While a source is [snapshotting](/ingest-data/#snapshotting), the source (and the associated subsources)
cannot serve queries. That is, queries issued to the snapshotting source (and
its subsources) will return after the snapshotting completes (unless the user
breaks out of the query).

{{< include-md file="shared-content/snapshotting-cluster-size-postgres.md" >}}

To determine whether your source has completed ingesting the initial snapshot,
you can query the [`mz_source_statistics`](/sql/system-catalog/mz_internal/#mz_source_statistics)
system catalog table:

```mzsql
SELECT snapshot_committed
FROM mz_internal.mz_source_statistics
WHERE id = <SOURCE_ID>;
```

You generally want to aggregate the `snapshot_committed` field across all worker
threads, as done in the above query. The snapshot is only considered committed
for the source as a whole once all worker threads have committed their
components of the snapshot.

Even if your source has not yet committed its initial snapshot, you can still
monitor its progress. See [How do I monitor source ingestion progress?](#how-do-i-monitor-source-ingestion-progress).

## How do I speed up the snapshotting process?

{{< include-md file="shared-content/snapshotting-cluster-size-postgres.md" >}}

To speed up the snapshotting process, you can scale up the [size of the cluster
](/sql/alter-cluster/#alter-cluster-size) used for snapshotting, then scale it
back down once the snapshot completes.

{{< include-md file="shared-content/resize-cluster-for-snapshotting.md" >}}

For upsert sources, a larger cluster can not only speed up snapshotting, but may
also be necessary to support increased memory usage during the process.

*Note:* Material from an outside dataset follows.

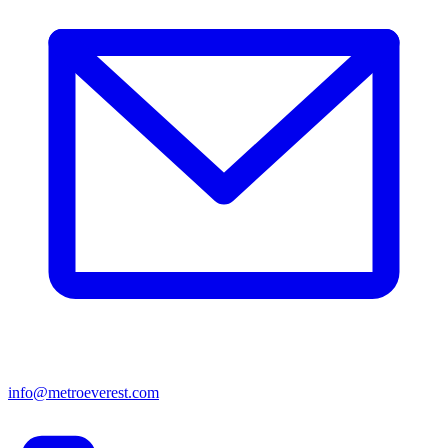
info@metroeverest.com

For more
information, see [Use a larger cluster for upsert source
snapshotting](/ingest-data/#use-a-larger-cluster-for-upsert-source-snapshotting).

## How do I monitor source ingestion progress?

Repeatedly query the
[`mz_source_statistics`](/sql/system-catalog/mz_internal/#mz_source_statistics)
table and look for ingestion statistics that advance over time:

```mzsql
SELECT
    bytes_received,
    messages_received,
    updates_staged,
    updates_committed
FROM mz_internal.mz_source_statistics
WHERE id = <SOURCE_ID>;
```

You can also look at statistics for individual worker threads to evaluate
whether ingestion progress is skewed, but it's generally simplest to start
by looking at the aggregate statistics for the whole source.

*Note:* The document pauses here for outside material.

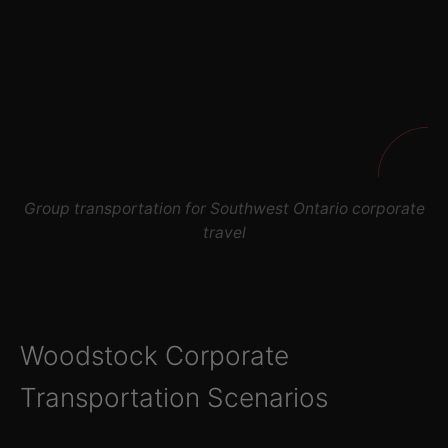
Group transportation for Southwest Ontario corporate
travel
Woodstock Corporate
Transportation Scenarios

The `bytes_received` and `messages_received` statistics should roughly match the
external system's measure of progress. For example, the `bytes_received` and
`messages_received` fields for a Kafka source should roughly match the upstream
Kafka broker reports as the number of bytes (including the key) and number of
messages transmitted, respectively.

During the initial snapshot, `updates_committed` will remain at zero until all
messages in the snapshot have been staged. Only then will `updates_committed`
advance. This is expected, and not a cause for concern.

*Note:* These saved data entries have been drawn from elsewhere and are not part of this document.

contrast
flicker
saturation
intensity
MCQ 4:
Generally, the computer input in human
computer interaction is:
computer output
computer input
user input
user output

After the initial snapshot, there should be relatively little skew between
`updates_staged` and `updates_committed`. A large gap is usually an indication
that the source has fallen behind, and that you likely need to scale it up.

`messages_received` does not necessarily correspond with `updates_staged`
and `updates_commmited`. For example, a source with `ENVELOPE UPSERT` can have _more_
updates than messages, because messages can cause both deletions and insertions
(i.e. when they update a value for a key), which are both counted in the
`updates_*` statistics. There can also be _fewer_ updates than messages, as
many messages for a single key can be consolidated if they occur within a (small)
internally configured window. That said, `messages_received` making
steady progress while `updates_staged`/`updates_committed` doesn't is also
evidence that a source has fallen behind, and may need to be scaled up.

Beware that these statistics periodically reset to zero, as internal components
of the system restart. This is expected behavior. As a result, you should
restrict your attention to how these statistics evolve over time, and not their
absolute values at any moment in time.